## WHAT YOU HAVE TO DO:
Lines with the word "Privacy": copy all of them from the entries below.

[Stored items]
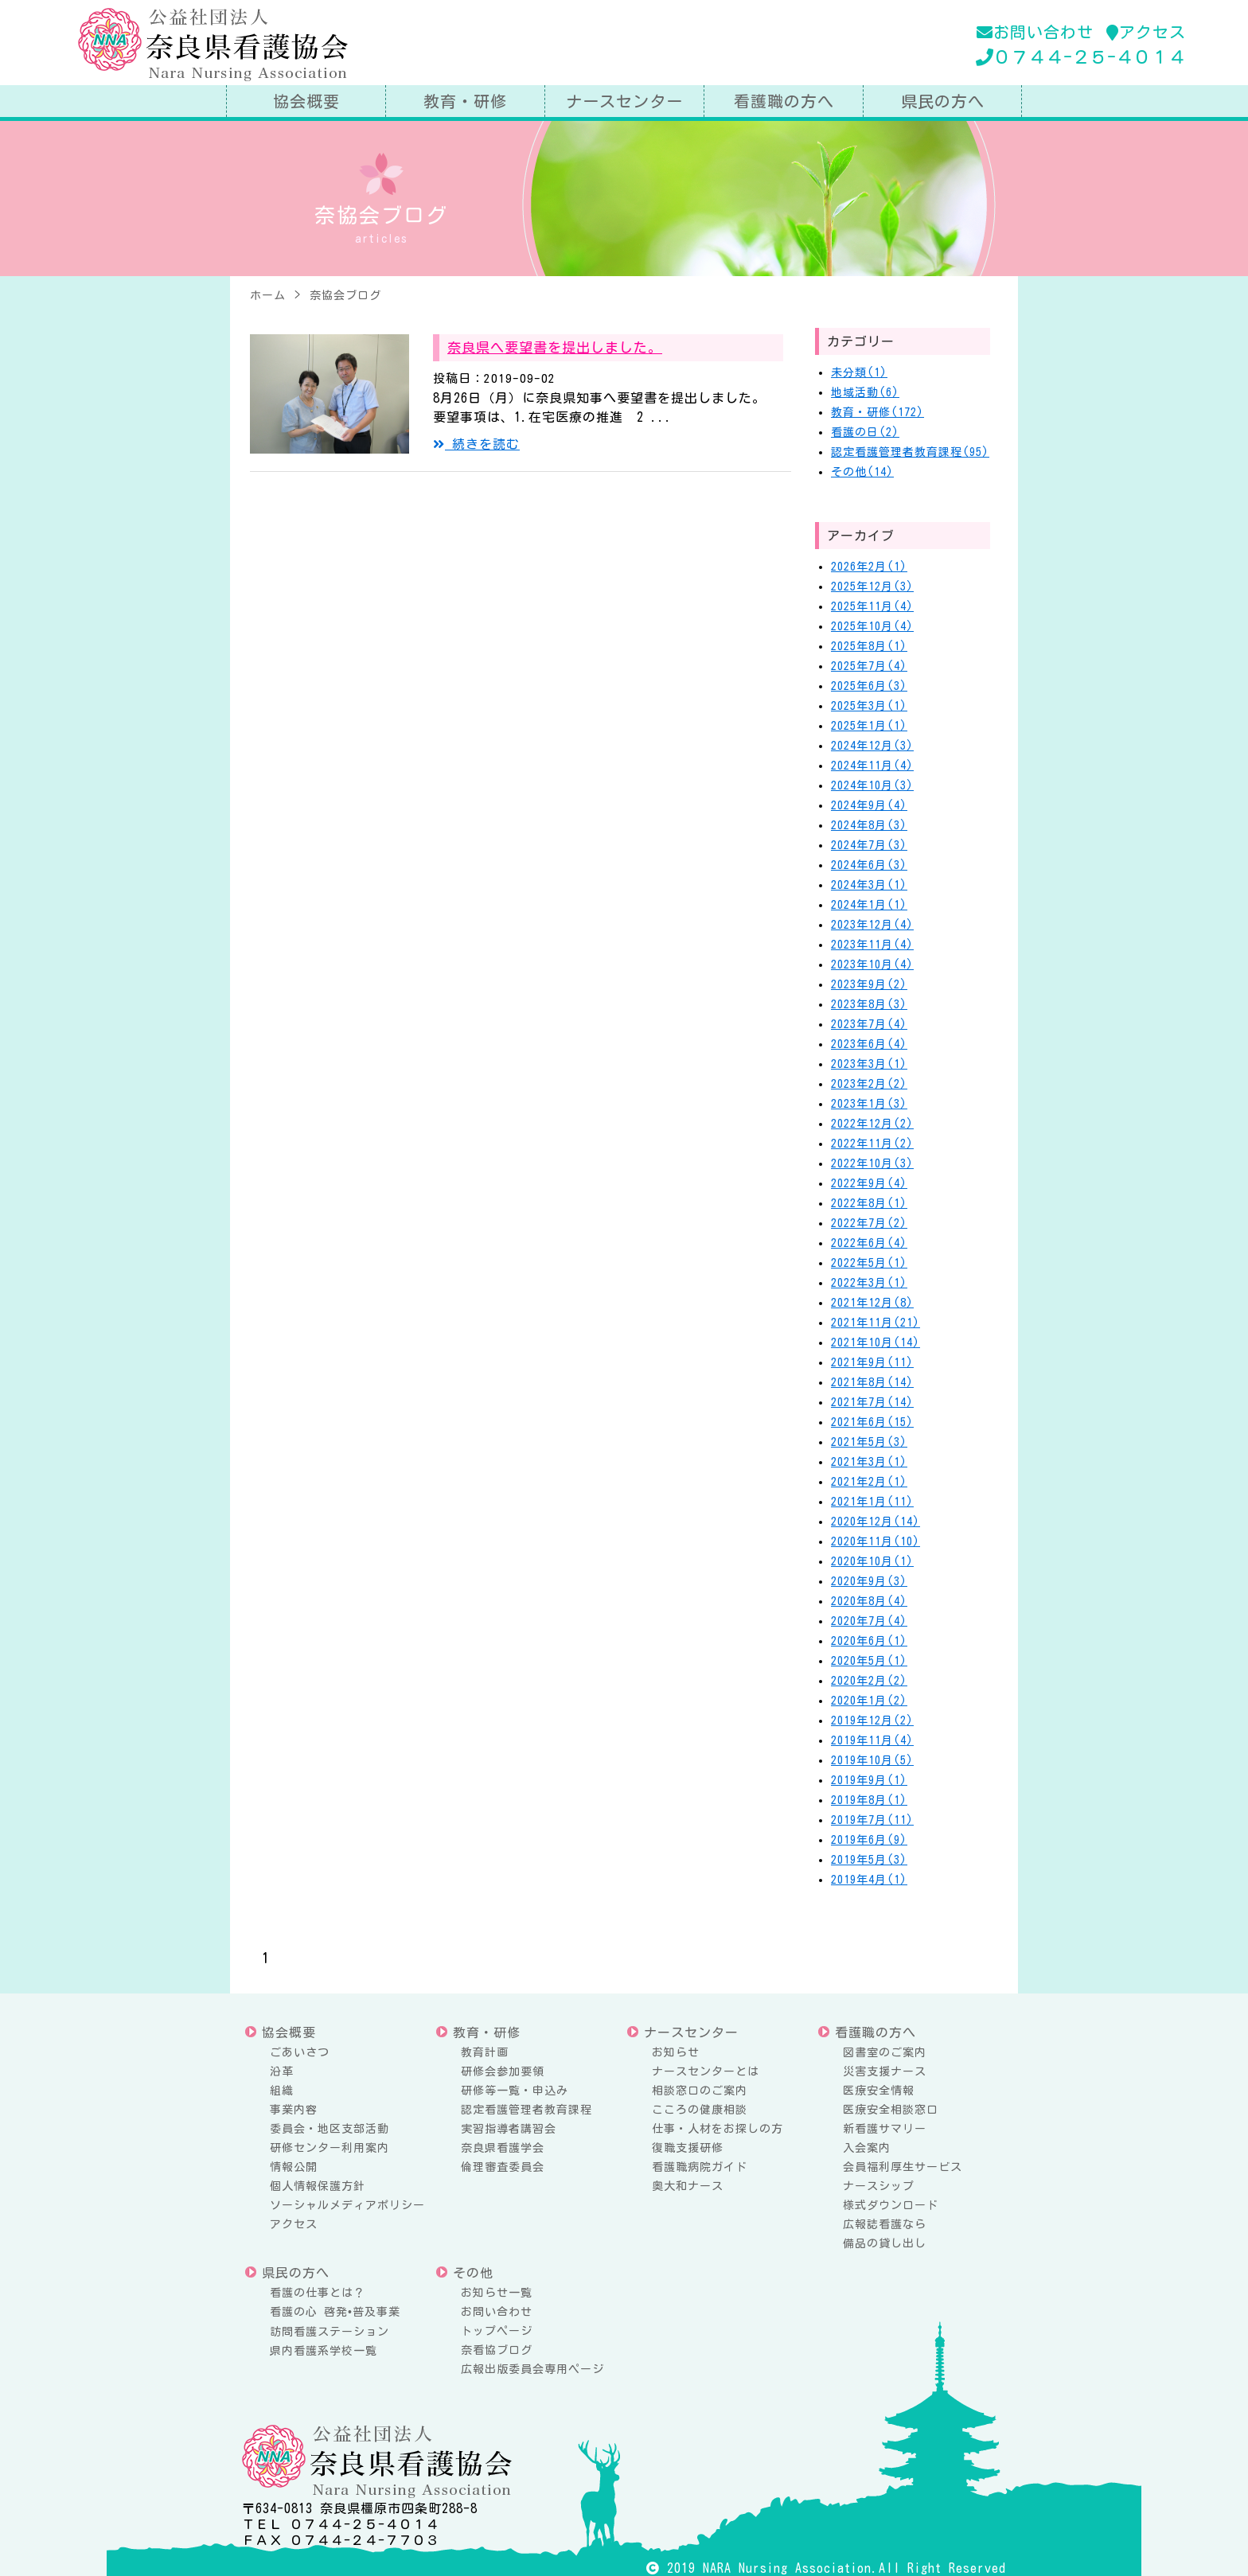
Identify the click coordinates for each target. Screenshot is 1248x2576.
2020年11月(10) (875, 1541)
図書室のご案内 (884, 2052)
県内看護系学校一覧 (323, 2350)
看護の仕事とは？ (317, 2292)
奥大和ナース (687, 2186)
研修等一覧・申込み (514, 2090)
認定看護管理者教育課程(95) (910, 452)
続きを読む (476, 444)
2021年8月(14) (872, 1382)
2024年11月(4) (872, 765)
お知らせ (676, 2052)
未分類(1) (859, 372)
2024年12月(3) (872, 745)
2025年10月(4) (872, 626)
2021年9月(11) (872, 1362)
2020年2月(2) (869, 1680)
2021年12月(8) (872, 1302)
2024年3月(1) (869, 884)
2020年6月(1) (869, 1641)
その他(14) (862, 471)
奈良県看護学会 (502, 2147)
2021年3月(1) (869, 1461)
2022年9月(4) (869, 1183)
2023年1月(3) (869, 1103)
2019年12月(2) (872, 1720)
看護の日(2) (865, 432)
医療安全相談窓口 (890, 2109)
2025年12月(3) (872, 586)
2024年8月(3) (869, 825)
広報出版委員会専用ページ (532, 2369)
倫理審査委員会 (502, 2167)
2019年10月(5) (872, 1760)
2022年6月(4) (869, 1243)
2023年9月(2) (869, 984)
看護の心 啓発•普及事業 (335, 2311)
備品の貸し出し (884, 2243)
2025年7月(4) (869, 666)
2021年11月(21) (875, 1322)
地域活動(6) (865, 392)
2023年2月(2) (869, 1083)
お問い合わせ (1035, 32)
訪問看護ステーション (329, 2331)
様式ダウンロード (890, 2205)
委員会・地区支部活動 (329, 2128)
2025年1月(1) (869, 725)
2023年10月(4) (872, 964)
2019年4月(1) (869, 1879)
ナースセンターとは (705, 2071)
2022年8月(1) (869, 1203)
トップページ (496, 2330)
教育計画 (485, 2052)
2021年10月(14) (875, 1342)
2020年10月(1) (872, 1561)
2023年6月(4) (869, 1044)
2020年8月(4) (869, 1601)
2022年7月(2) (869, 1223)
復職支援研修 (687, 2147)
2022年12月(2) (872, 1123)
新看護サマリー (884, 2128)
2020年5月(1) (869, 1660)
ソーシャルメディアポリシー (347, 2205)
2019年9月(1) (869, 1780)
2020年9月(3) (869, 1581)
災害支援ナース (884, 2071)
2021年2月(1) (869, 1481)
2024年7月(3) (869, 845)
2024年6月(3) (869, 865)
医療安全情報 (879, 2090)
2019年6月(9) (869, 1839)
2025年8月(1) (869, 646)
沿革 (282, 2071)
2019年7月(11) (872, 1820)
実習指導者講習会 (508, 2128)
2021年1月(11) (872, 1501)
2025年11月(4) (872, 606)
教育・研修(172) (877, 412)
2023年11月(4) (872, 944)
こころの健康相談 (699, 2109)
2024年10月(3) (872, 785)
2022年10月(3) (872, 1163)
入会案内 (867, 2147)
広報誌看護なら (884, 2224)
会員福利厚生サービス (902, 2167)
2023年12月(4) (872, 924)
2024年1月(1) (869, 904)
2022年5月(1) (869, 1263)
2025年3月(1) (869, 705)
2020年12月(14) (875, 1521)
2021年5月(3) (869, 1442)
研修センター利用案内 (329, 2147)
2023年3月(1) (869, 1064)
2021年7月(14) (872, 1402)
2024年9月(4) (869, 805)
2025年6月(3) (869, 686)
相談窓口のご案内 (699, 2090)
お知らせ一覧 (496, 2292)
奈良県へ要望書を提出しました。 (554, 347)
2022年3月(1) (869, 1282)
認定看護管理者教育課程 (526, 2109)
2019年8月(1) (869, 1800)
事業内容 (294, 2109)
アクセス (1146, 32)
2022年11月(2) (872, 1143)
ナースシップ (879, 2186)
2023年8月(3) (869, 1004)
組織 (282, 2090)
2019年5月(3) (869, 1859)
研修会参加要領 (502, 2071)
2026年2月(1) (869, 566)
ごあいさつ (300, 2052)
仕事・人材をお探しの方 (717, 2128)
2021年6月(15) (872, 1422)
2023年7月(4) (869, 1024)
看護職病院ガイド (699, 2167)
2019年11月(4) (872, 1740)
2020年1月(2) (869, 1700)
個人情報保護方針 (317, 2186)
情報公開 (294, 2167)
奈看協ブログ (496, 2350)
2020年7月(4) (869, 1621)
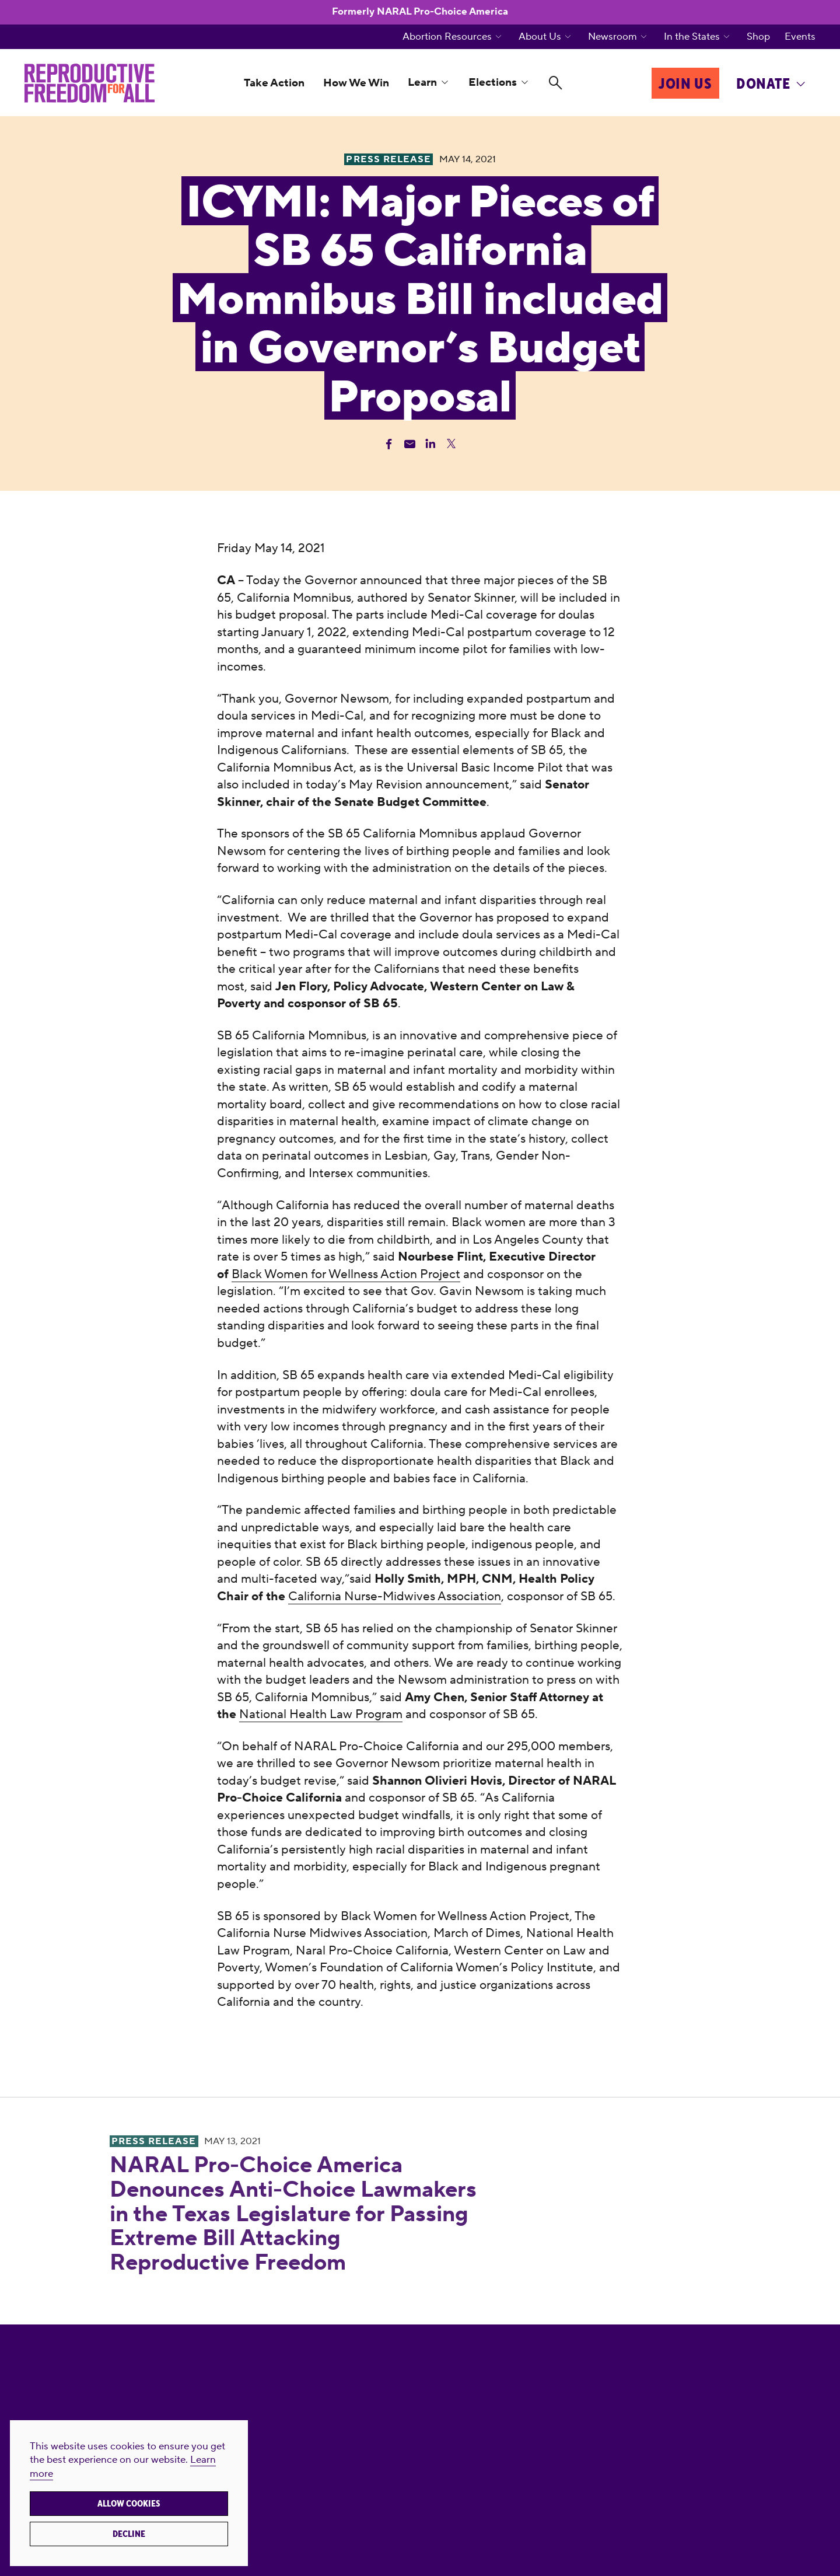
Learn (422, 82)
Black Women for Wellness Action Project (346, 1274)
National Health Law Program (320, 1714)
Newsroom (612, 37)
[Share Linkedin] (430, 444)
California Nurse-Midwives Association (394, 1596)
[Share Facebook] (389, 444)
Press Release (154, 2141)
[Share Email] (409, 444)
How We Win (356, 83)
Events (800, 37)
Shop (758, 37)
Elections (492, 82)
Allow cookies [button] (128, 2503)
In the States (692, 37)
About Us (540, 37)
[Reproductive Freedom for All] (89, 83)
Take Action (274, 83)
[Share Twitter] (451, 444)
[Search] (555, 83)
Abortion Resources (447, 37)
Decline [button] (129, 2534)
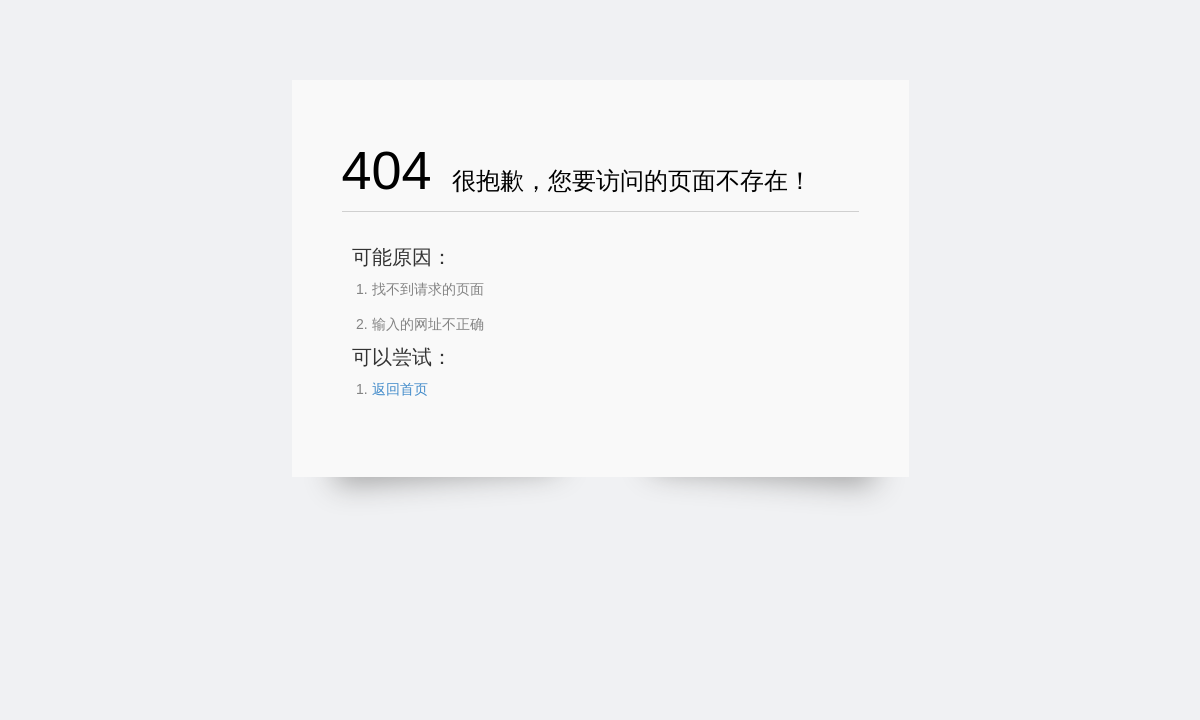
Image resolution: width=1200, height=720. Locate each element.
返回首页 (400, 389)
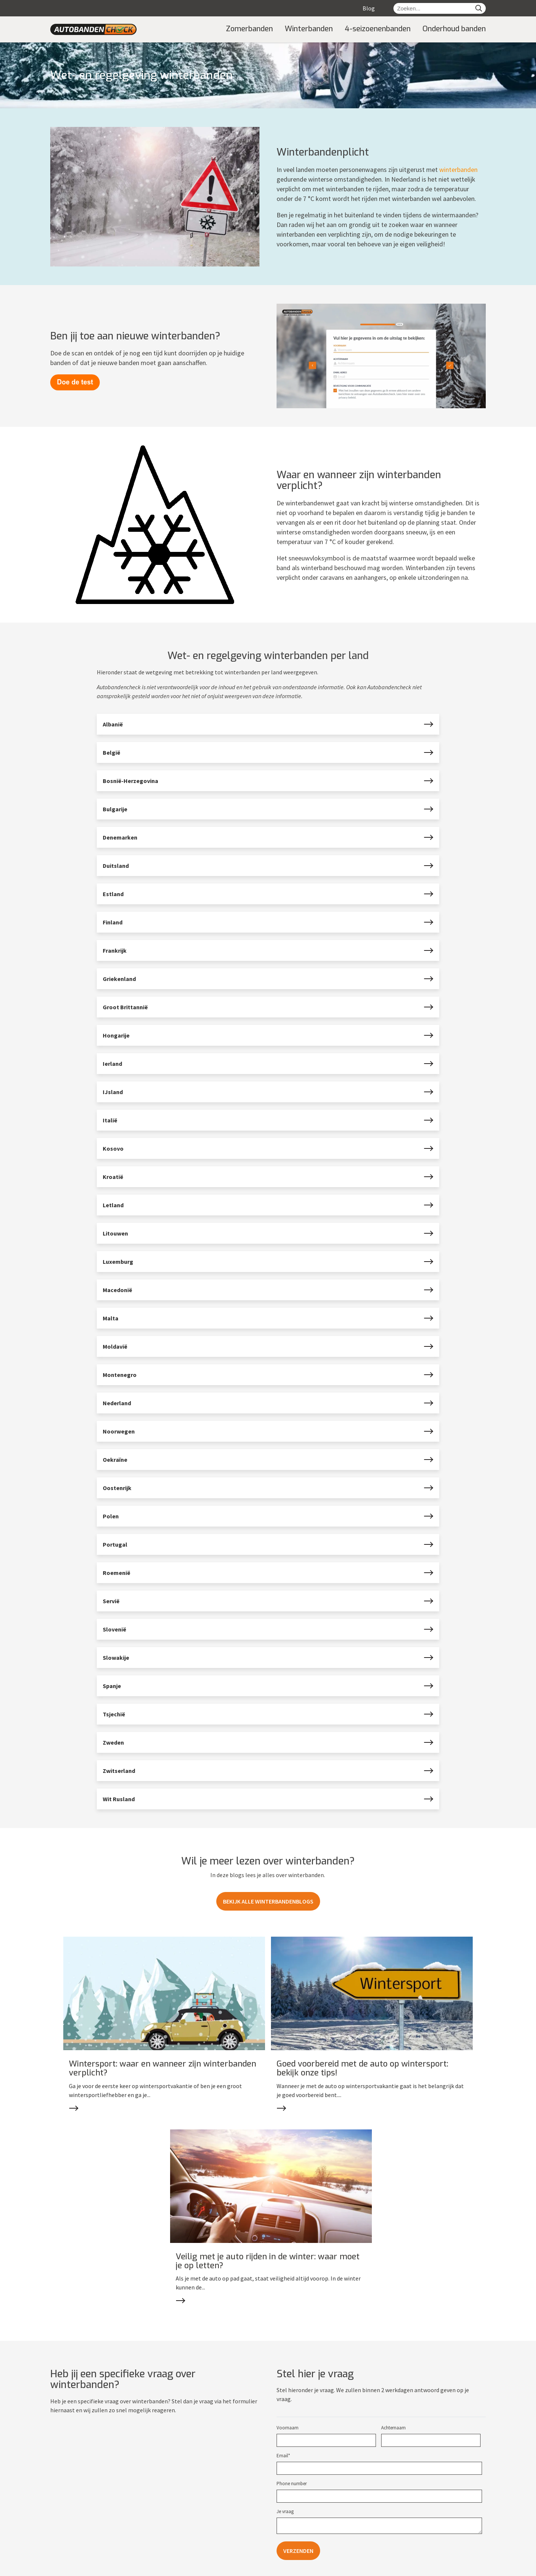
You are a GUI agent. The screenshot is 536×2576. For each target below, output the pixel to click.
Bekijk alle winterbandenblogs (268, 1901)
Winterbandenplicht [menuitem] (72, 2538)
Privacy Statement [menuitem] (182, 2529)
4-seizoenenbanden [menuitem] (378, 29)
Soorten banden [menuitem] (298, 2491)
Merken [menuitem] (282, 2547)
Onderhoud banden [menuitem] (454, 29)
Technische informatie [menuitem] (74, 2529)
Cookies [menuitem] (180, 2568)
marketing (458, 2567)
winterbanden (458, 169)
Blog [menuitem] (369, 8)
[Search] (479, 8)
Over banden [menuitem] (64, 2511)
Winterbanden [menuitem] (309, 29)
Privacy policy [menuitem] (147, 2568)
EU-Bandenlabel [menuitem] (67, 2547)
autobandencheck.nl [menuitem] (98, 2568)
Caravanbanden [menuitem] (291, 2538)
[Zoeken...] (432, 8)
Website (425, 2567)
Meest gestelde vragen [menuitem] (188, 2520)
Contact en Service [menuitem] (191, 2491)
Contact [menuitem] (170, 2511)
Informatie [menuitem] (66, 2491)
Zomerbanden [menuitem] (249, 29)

## RESPONSE BELOW:
Privacy Statement [menuitem] (182, 2529)
Privacy policy [menuitem] (147, 2568)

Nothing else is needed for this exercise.